Out of ideas: HP Quadro RTX 6000 Invisible on Intel systems

Hello! So after a too long of a time lurking I have a hardware issue on my hands that I have no idea how to approach.

I bought a second hand Quadro RTX 6000 (so 24GB Turing) for cheap and it only works in some of my systems.

GPU-Z reports the subsystem as HP and the seller confirms it came from an HP workstation. The actual device and subsystem IDs are 10DE 1E30 103C 12BA as reported by HP’s firmware updater tool.

So, the issue at hand - it works (almost*) perfectly fine in all of my AMD Ryzen systems, powers on and functions just fine, all VRAM usable, performance as expected.
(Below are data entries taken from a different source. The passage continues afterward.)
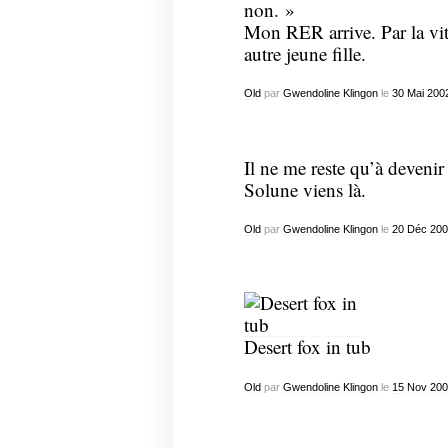
non. »
Mon RER arrive. Par la vitr
autre jeune fille.
Old
par
Gwendoline Klingon
le
30
Mai
200
Il ne me reste qu’à devenir
Solune viens là.
Old
par
Gwendoline Klingon
le
20
Déc
200
Desert fox in tub
Old
par
Gwendoline Klingon
le
15
Nov
200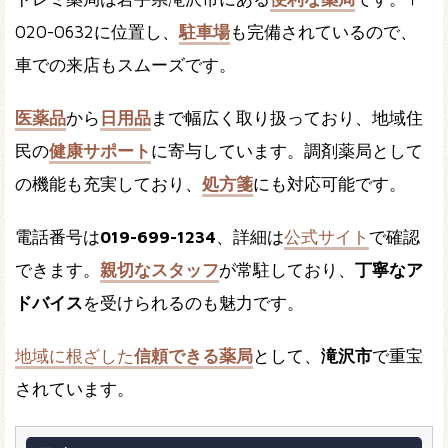
020-0632に位置し、
駐車場
も完備されているので、
車での来店もスムーズです。
医薬品
から
日用品
まで幅広く取り扱っており、地域住
民の
健康サポート
に寄与しています。調剤薬局として
の機能も充実しており、
処方箋
にも対応可能です。
電話番号は
019-699-1234
、詳細は
公式サイト
で確認
できます。
親切なスタッフ
が常駐しており、
丁寧なア
ドバイス
を受けられるのも魅力です。
地域に根ざした
信頼できる薬局
として、
滝沢市
で重宝
されています。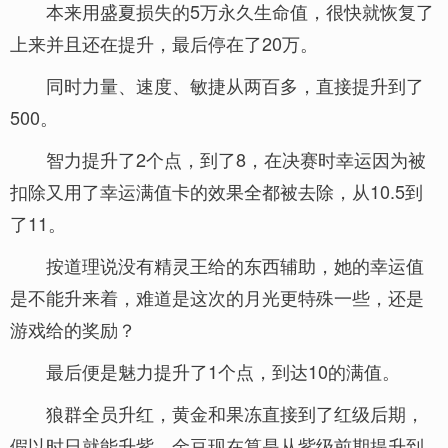
本来用盛夏损失的5万永久生命值，很快就恢复了
上来并且还在提升，最后停在了20万。
同时力量、速度、敏捷从两百多，直接提升到了
500。
智力提升了2个点，到了8，在决赛时幸运因为被
扣除又用了幸运满值卡的效果全都被去除，从10.5到
了11。
按道理说没有精灵王给的东西辅助，她的幸运值
是不能升来着，难道是这次的月光更特殊一些，还是
游戏给的奖励？
最后便是魅力提升了1个点，到达10的满值。
狼群全员升红，黄金和果冻直接到了红级后期，
假以时日就能升紫，金豆现在算是从紫级前期提升到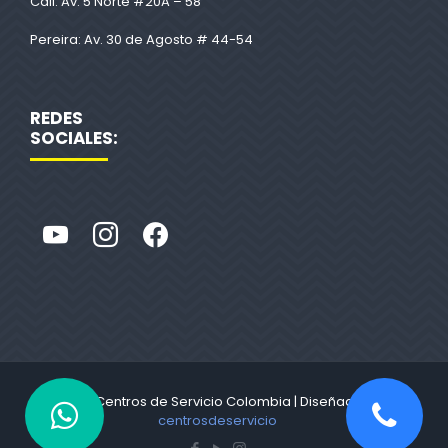
Cali: Av. 5 Norte #20A – 58
Pereira: Av. 30 de Agosto # 44-54
REDES
SOCIALES:
© 2022 Centros de Servicio Colombia | Diseñado por
centrosdeservicio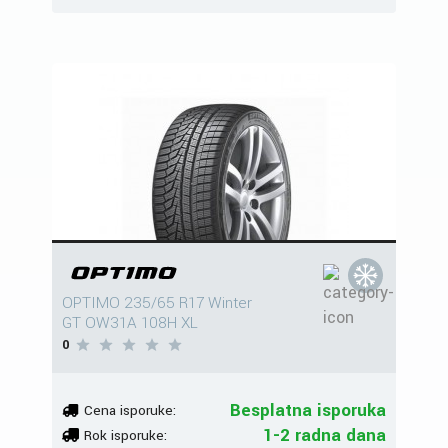
OPTIMO 235/65 R17 Winter
GT OW31A 108H XL
0
Besplatna isporuka
Cena isporuke:
1-2 radna dana
Rok isporuke: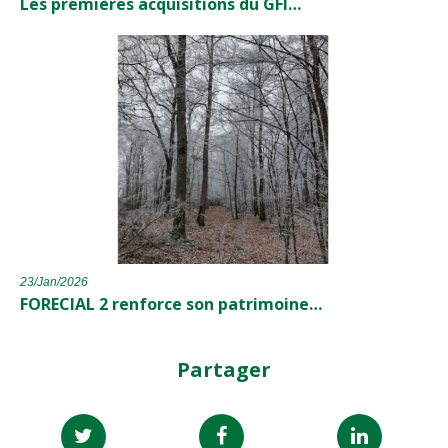
Les premières acquisitions du GFI…
23/Jan/2026
FORECIAL 2 renforce son patrimoine…
Partager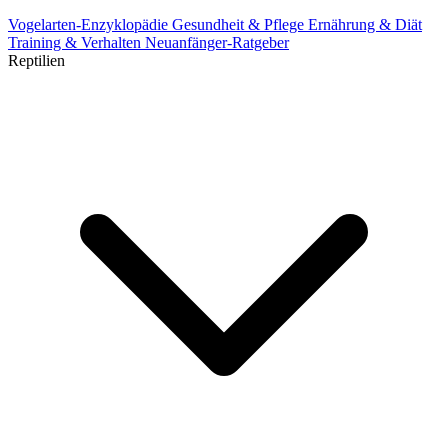
Vogelarten-Enzyklopädie
Gesundheit & Pflege
Ernährung & Diät
Training & Verhalten
Neuanfänger-Ratgeber
Reptilien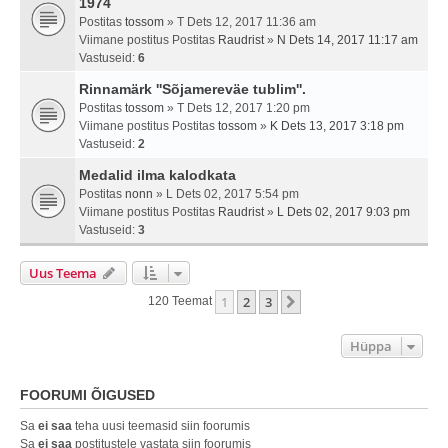
1974
Postitas
tossom
» T Dets 12, 2017 11:36 am
Viimane postitus Postitas
Raudrist
»
N Dets 14, 2017 11:17 am
Vastuseid:
6
Rinnamärk ''Sõjamereväe tublim''.
Postitas
tossom
» T Dets 12, 2017 1:20 pm
Viimane postitus Postitas
tossom
»
K Dets 13, 2017 3:18 pm
Vastuseid:
2
Medalid ilma kalodkata
Postitas
nonn
» L Dets 02, 2017 5:54 pm
Viimane postitus Postitas
Raudrist
»
L Dets 02, 2017 9:03 pm
Vastuseid:
3
Uus Teema
1
2
3
Järgmine
120 Teemat
Hüppa
FOORUMI ÕIGUSED
Sa
ei saa
teha uusi teemasid siin foorumis
Sa
ei saa
postitustele vastata siin foorumis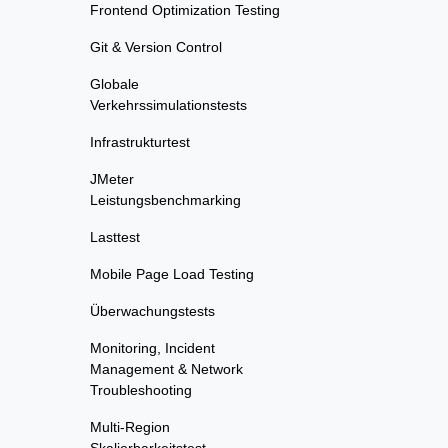
Frontend Optimization Testing
Git & Version Control
Globale
Verkehrssimulationstests
Infrastrukturtest
JMeter
Leistungsbenchmarking
Lasttest
Mobile Page Load Testing
Überwachungstests
Monitoring, Incident
Management & Network
Troubleshooting
Multi-Region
But it does not work on any of my Intel systems - Z79 Haswell/Broadwell, B760/Z790 12700KF/14900K - the system POSTs and boots up just fine, but the GPU just isn’t there, Windows device manager doesn’t see anything, Linux lspci comes up empty, no Quadro to be seen. Also nothing weird that I could spot in dmesg.

*I say “almost” perfectly because it seems like the PCIe PHY or PCB is a bit broken since it only negotiates x8 link speed, but all of these issues crop up in an x4 slot too so I think this is unrelated.

I tried setting PCIe link speeds to gen1 in the BIOS, various combinations of VT-d, SR-IOV support, Above 4G Decoding and ResizableBAR and ofc ASPM, but none of it does anything. The iGPU systems also don’t see it as present in the BIOS and won’t allow me to select dGPU output.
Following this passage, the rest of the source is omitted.